CARD: Non-Uniform Quantization of Visual Semantic Unit for Generative Recommendation

Generative recommendation frameworks typically represent items as discrete Semantic IDs (SIDs). While existing studies have sought to enhance SID construction by incorporating multimodal content, collaborative signals, or more advanced quantization techniques, learning high-quality SIDs still faces two key challenges: (1) The two-stage generative recommendation paradigm (SID construction and autoregressive generation) provides insufficient supervision for heterogeneous fusion, which hinders learning high-quality SIDs, and (2) non-uniform embeddings lead to codeword imbalance and generation bias. To address these challenges, we propose a novel generative recommendation framework, called CARD. CARD introduces a visual semantic unit that unifies textual, visual, and collaborative signals into a structured visual representation prior to encoding, enabling holistic semantic modeling and effectively alleviating the semantic gap, thereby reducing the reliance on supervision signals during SID learning. Furthermore, to deal with the highly non-uniform distribution of item semantic embeddings in recommendation scenarios, we develop a non-uniform quantization framework (NU-RQ-VAE), which incorporates a learnable and invertible non-uniform transformation into the quantization process to map skewed semantic distributions into a more balanced latent space, thereby significantly improving codebook utilization and quantization accuracy. Experiments on multiple datasets show that CARD consistently outperforms baseline methods under various settings; meanwhile, the proposed non-uniform transformation module is plug-and-play and remains robust across different quantization schemes. Code is available at https://github.com/HAI-UESTC/CARD.

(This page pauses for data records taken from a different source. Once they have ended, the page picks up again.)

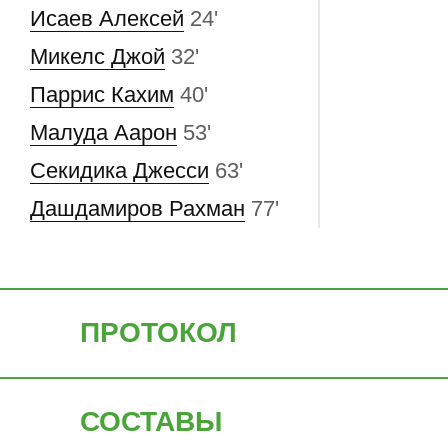
Исаев Алексей
24'
Микелс Джой
32'
Паррис Кахим
40'
Малуда Аарон
53'
Секидика Джесси
63'
Дашдамиров Рахман
77'
ПРОТОКОЛ
СОСТАВЫ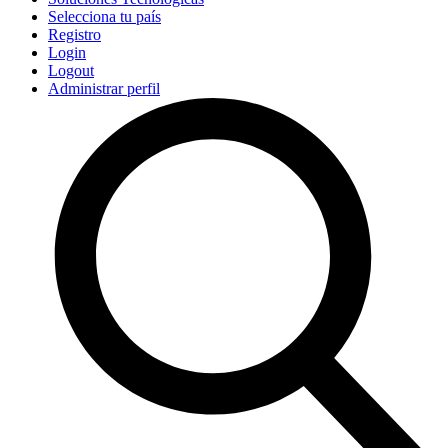
Selecciona tu país
Registro
Login
Logout
Administrar perfil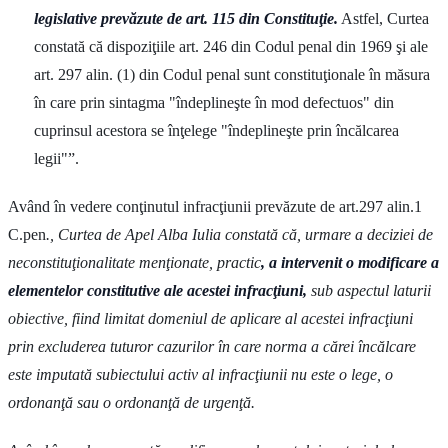
legislative prevăzute de art. 115 din Constituţie.
Astfel, Curtea
constată că dispoziţiile art. 246 din Codul penal din 1969 şi ale
art. 297 alin. (1) din Codul penal sunt constituţionale în măsura
în care prin sintagma "îndeplineşte în mod defectuos" din
cuprinsul acestora se înţelege "îndeplineşte prin încălcarea
legii"”.
Având în vedere conţinutul infracţiunii prevăzute de art.297 alin.1
C.pen
., Curtea de Apel Alba Iulia constată că, urmare a deciziei de
neconstituţionalitate menţionate, practic
, a intervenit o modificare a
elementelor constitutive ale acestei infracţiuni,
sub aspectul laturii
obiective, fiind limitat domeniul de aplicare al acestei infracţiuni
prin excluderea tuturor cazurilor în care norma a cărei încălcare
este imputată subiectului activ al infracţiunii nu este o lege, o
ordonanţă sau o ordonanţă de urgenţă.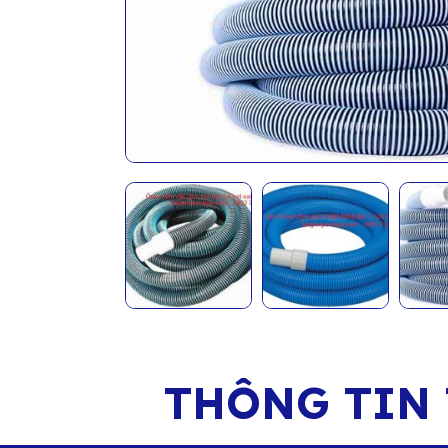
THÔNG TIN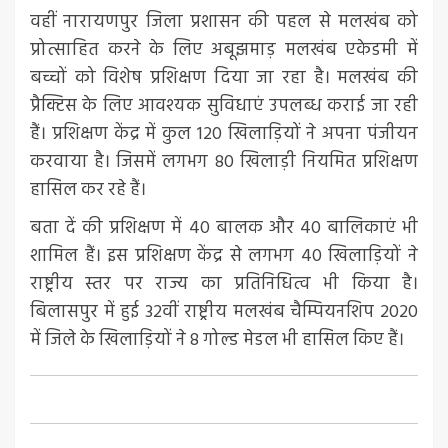
वहीं नारायणपुर जिला प्रशासन की पहल से मलखंब को
प्रोत्साहित करने के लिए अबूझमाड़ मलखंब एकेडमी में
बच्चों को विशेष प्रशिक्षण दिया जा रहा है। मलखंब की
प्रैक्टिस के लिए आवश्यक सुविधाएं उपलब्ध कराई जा रही
हैं। प्रशिक्षण केंद्र में कुल 120 खिलाड़ियों ने अपना पंजीयन
करवाया है। जिसमें लगभग 80 खिलाड़ी नियमित प्रशिक्षण
हासिल कर रहे हैं।
बता दें की प्रशिक्षण में 40 बालक और 40 बालिकाएं भी
शामिल हैं। इस प्रशिक्षण केंद्र से लगभग 40 खिलाड़ियों ने
राष्ट्रीय स्तर पर राज्य का प्रतिनिधित्व भी किया है।
बिलासपुर में हुई 32वीं राष्ट्रीय मलखंब चैम्पियनशिप 2020
में जिले के खिलाड़ियों ने 8 गोल्ड मेडल भी हासिल किए हैं।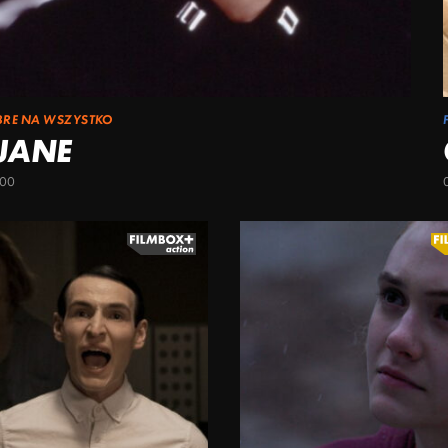
BRE NA WSZYSTKO
 JANE
:00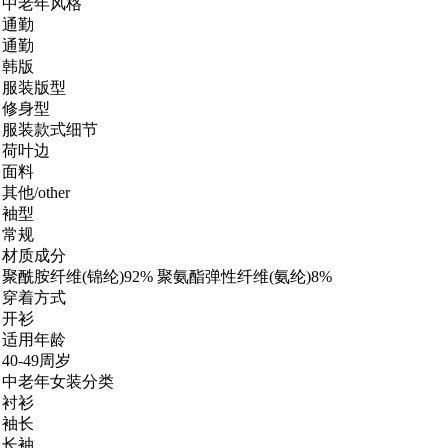
中老年风格
通勤
通勤
韩版
服装版型
修身型
服装款式细节
荷叶边
面料
其他/other
袖型
常规
材质成分
聚酰胺纤维(锦纶)92% 聚氨酯弹性纤维(氨纶)8%
穿着方式
开衫
适用年龄
40-49周岁
中老年女装分类
衬衫
袖长
长袖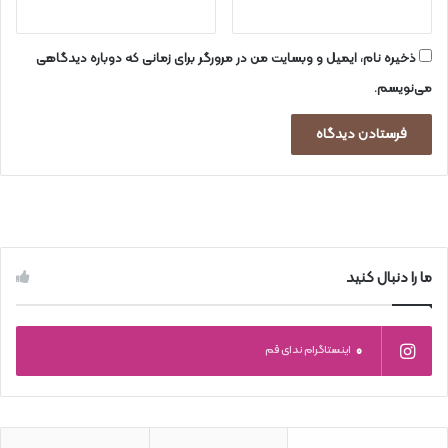
ذخیره نام، ایمیل و وبسایت من در مرورگر برای زمانی که دوباره دیدگاهی
می‌نویسم.
ما را دنبال کنید
0
اینستاگرام ندای قم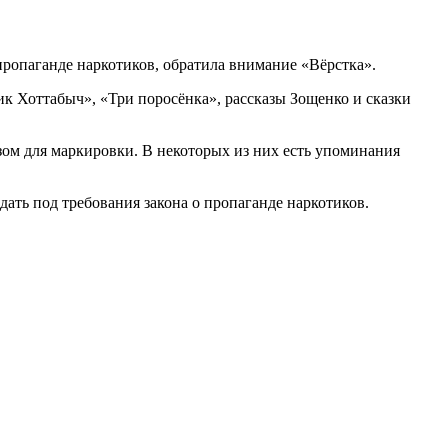
ропаганде наркотиков, обратила внимание «Вёрстка».
к Хоттабыч», «Три поросёнка», рассказы Зощенко и сказки
ом для маркировки. В некоторых из них есть упоминания
ать под требования закона о пропаганде наркотиков.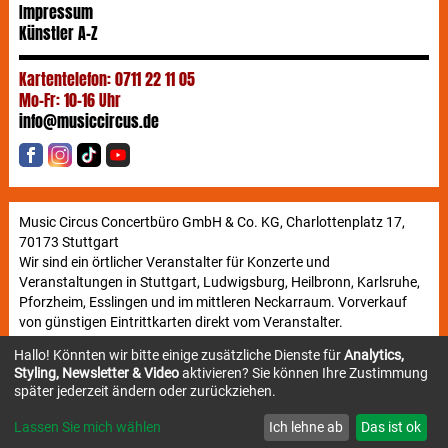
Impressum
Künstler A-Z
Kartentelefon: 0711 22 11 05
Mo-Fr: 10-16 Uhr
info@musiccircus.de
Music Circus Concertbüro GmbH & Co. KG, Charlottenplatz 17,
70173 Stuttgart
Wir sind ein örtlicher Veranstalter für Konzerte und
Veranstaltungen in Stuttgart, Ludwigsburg, Heilbronn, Karlsruhe,
Pforzheim, Esslingen und im mittleren Neckarraum. Vorverkauf
von günstigen Eintrittkarten direkt vom Veranstalter.
Hallo! Könnten wir bitte einige zusätzliche Dienste für
Analytics,
Styling, Newsletter & Video
aktivieren? Sie können Ihre Zustimmung
Newsletter
später jederzeit ändern oder zurückziehen.
Lassen Sie mich wählen
Ich lehne ab
Das ist ok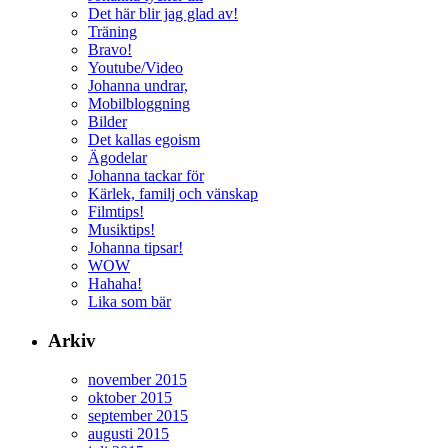
Det här blir jag glad av!
Träning
Bravo!
Youtube/Video
Johanna undrar,
Mobilbloggning
Bilder
Det kallas egoism
Ägodelar
Johanna tackar för
Kärlek, familj och vänskap
Filmtips!
Musiktips!
Johanna tipsar!
WOW
Hahaha!
Lika som bär
Arkiv
november 2015
oktober 2015
september 2015
augusti 2015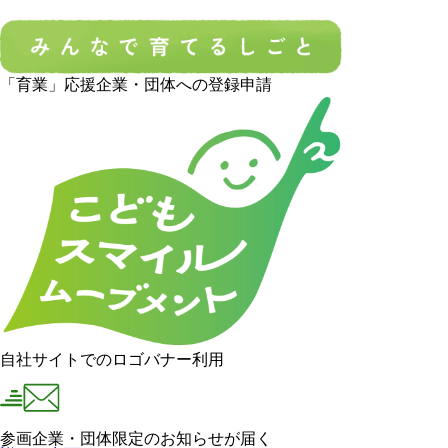
「育業」応援企業・団体への登録申請
自社サイトでのロゴバナー利用
参画企業・団体限定のお知らせが届く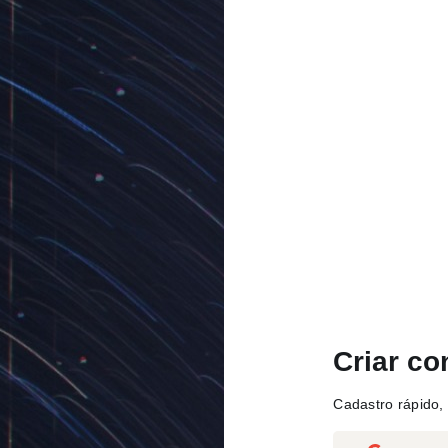
Criar co
Cadastro rápido,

翻译：生成式推荐框架通常将物品表示为离散的语义ID（Semantic IDs，SIDs）。尽管现有研究通过引入多模态内容、协同信号或更先进的量化技术来改进SID构建，但学习高质量的SID仍面临两大挑战：（1）两阶段生成式推荐范式（SID构建与自回归生成）对异构融合的监督不足，阻碍了高质量SID的学习；（2）非均匀嵌入导致码本失衡与生成偏差。针对这些问题，本文提出一种新型生成式推荐框架CARD。CARD在编码前引入视觉语义单元，将文本、视觉与协同信号统一为结构化视觉表示，实现整体语义建模，有效缓解语义鸿沟，从而降低SID学习过程中对监督信号的依赖。此外，为应对推荐场景中物品语义嵌入的高度非均匀分布，我们开发了非均匀量化框架（NU-RQ-VAE），该框架在量化过程中引入可学习且可逆的非均匀变换，将偏斜语义分布映射至更均衡的隐空间，从而显著提升码本利用率与量化精度。在多个数据集上的实验表明，CARD在多种设置下均一致优于基线方法；同时，所提出的非均匀变换模块具有即插即用特性，且在不同量化方案下保持鲁棒性。代码已开源：https://github.com/HAI-UESTC/CARD。